Luckily, she’d grown up enough to recognize danger. There would be no free-form rock climbing in her near future. Hiking, most definitely. Risking her life? No, thank you.

As she made it over the last summit before coming into town, Lily rolled down her window and sucked in the mountain breeze. Yep, June in the Rockies still smelled like cedar and pine and air so fresh it hurt.

Or maybe the pain came from being back for the first time in a decade. Her gut twisted at the thought and all the implications that came with it. Telling herself that it was hunger and most definitely not grief, she drove into the town proper. There were ten thousand residents scattered across a county that easily had far more wild animals than people. This didn’t include the influx of crazy that went on during ski and board season. During those times, Cedar Ridge’s population could triple in size. Most of the tourists spent their time up on the slopes, though, a five-minute drive and two thousand more vertical feet above town.

Lily had no intention of going any farther up the mountain. At all.


Instead, she pulled into the first of the three gas stations in town and took a glance at herself in her rearview mirror.

Ack. Her hair had started off decent only because she’d flat-ironed all the natural frizz out, but somewhere between California and Colorado she’d gotten hot and had twisted the unruly mess up on top of her head, holding it there with the stylus stick from her tablet. Strands had escaped and rebelled back to their natural habitat of Frizz City.

Hmm. Not exactly runway-ready after two days on the road. But really, who cared? Probably no one would even remember her.

Buoyed by the thought, she stroked a hand down her clothes to smooth out the travel wrinkles. She wore a sundress and cute blazer out of habit, because that’s how they’d done it at the San Diego beauty salon where she’d worked until The Incident. They’d dressed nice to match their upscale clientele, a uniform of sorts.

And now being dressed nice was also her superhero cape. She figured if she looked well put together on the outside, people would assume the inside matched …

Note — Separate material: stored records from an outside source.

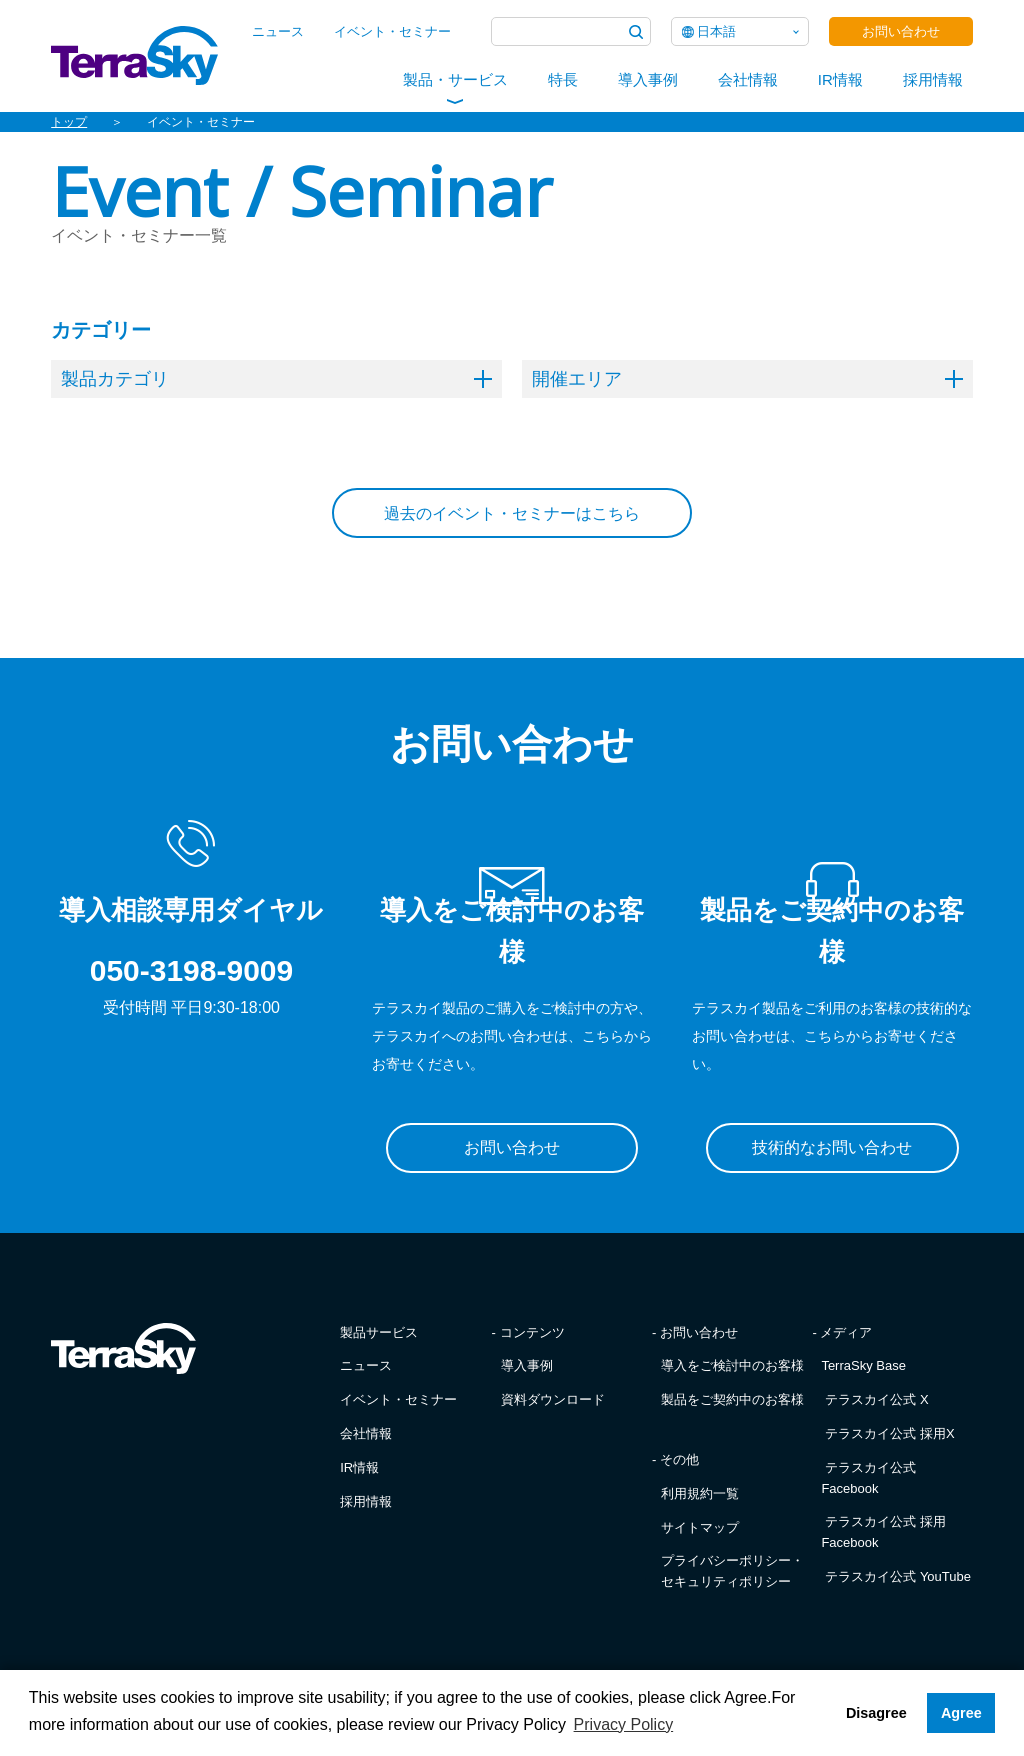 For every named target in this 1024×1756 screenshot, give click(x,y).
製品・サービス (455, 79)
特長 (563, 79)
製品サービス (379, 1332)
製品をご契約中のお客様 (732, 1399)
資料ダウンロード (553, 1399)
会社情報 (748, 79)
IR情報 (840, 79)
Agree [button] (961, 1713)
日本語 (716, 31)
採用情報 (933, 79)
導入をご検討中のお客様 (732, 1365)
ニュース (278, 31)
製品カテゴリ (276, 379)
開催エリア (747, 379)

For the record, it didn’t.

Stretching after the long drive, she looked down at herself. Crap. She rubbed at the four suspicious stains on her blazer that might or might not be fingerprints directly related to an earlier Cheetos mishap. Note to self—give up Cheetos or buy some wet wipes to keep on her. She shed the blazer and eyed the sundress. Damn. There were two more Cheetos finger spots on a thigh. She licked her thumb and tried to rub them out, but this only made it worse. Apparently some things, like Cheetos finger stains and the searing pain of grief, couldn’t be fixed.

She was shedding her hard-earned urbanness moment by moment, transforming back to the rumpled, come-what-may, adventurous but oblivious mountain girl. She started to get out of the car, but stopped when her cell phone buzzed an incoming call from Jonathan, her childhood best friend.

“You here yet?” he asked.

Physically, yes. Mentally … well, she was working on that. “Sort of,” she said.

“What does that mean?” He paused at her silence. “You know you can do this, right? That you’re one of those rare people who can do whatever they need to?” he asked.

True, she’d learned this very skill at an early age, the hard way. But what she needed felt overwhelming and daunting—something that would get her out of the rut that was her life. “I might have come up against my limits this time,” she admitted in the understatement of the day. Hell, understatement of the year.